Task brief
From the data below, return all lines holding the string "life".

Dataset entries
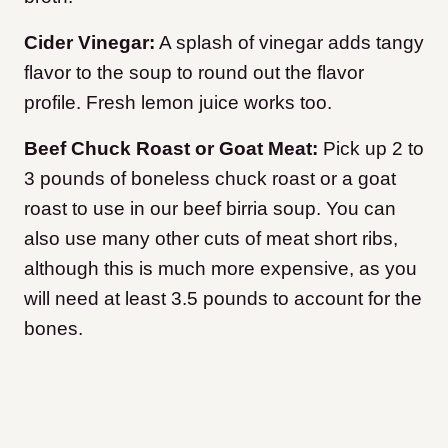
Cider Vinegar:
A splash of vinegar adds tangy
flavor to the soup to round out the flavor
profile. Fresh lemon juice works too.
Beef Chuck Roast or Goat Meat:
Pick up 2 to
3 pounds of boneless chuck roast or a goat
roast to use in our beef birria soup. You can
also use many other cuts of meat short ribs,
although this is much more expensive, as you
will need at least 3.5 pounds to account for the
bones.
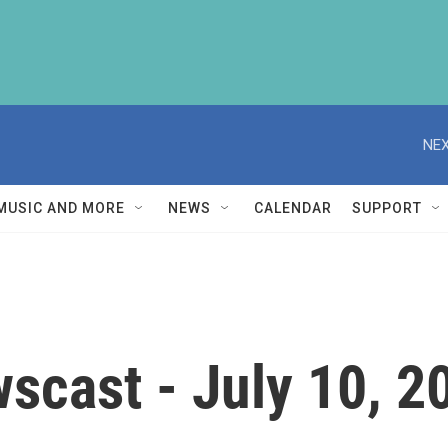
NEX
MUSIC AND MORE
NEWS
CALENDAR
SUPPORT
scast - July 10, 2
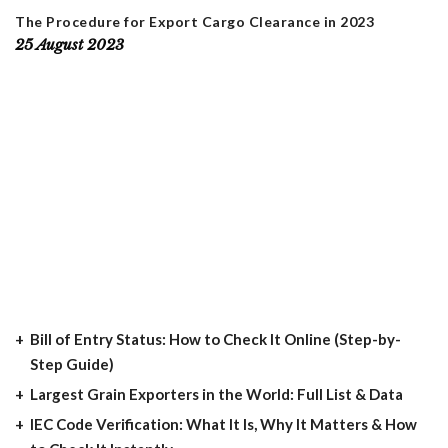
The Procedure for Export Cargo Clearance in 2023
25 August 2023
Bill of Entry Status: How to Check It Online (Step-by-
Step Guide)
Largest Grain Exporters in the World: Full List & Data
IEC Code Verification: What It Is, Why It Matters & How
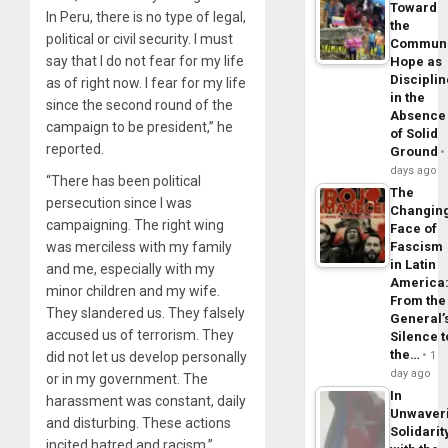
Toward
In Peru, there is no type of legal,
the
political or civil security. I must
Commun
say that I do not fear for my life
Hope as
Disciplin
as of right now. I fear for my life
in the
since the second round of the
Absence
campaign to be president,” he
of Solid
reported.
Ground
days ago
“There has been political
The
persecution since I was
Changin
campaigning. The right wing
Face of
was merciless with my family
Fascism
in Latin
and me, especially with my
America
minor children and my wife.
From the
They slandered us. They falsely
General’
accused us of terrorism. They
Silence t
the…
did not let us develop personally
1
day ago
or in my government. The
In
harassment was constant, daily
Unwaver
and disturbing. These actions
Solidarit
incited hatred and racism.”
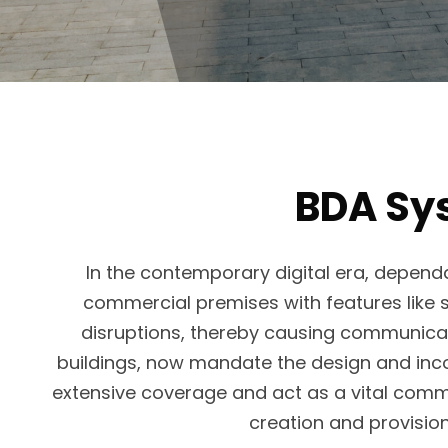
BDA Sys
In the contemporary digital era, depend
commercial premises with features like s
disruptions, thereby causing communicati
buildings, now mandate the design and incor
extensive coverage and act as a vital commu
creation and provisi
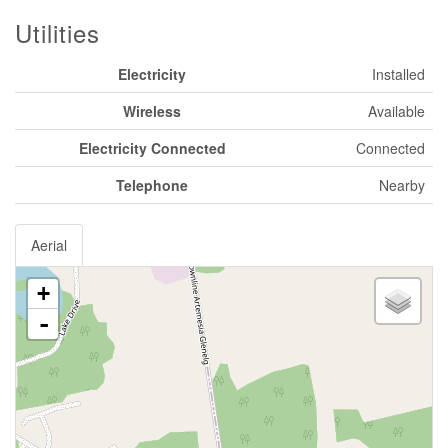
Utilities
Electricity
Installed
Wireless
Available
Electricity Connected
Connected
Telephone
Nearby
Aerial
+
-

Written solution
say that I do not fear for my life
as of right now. I fear for my life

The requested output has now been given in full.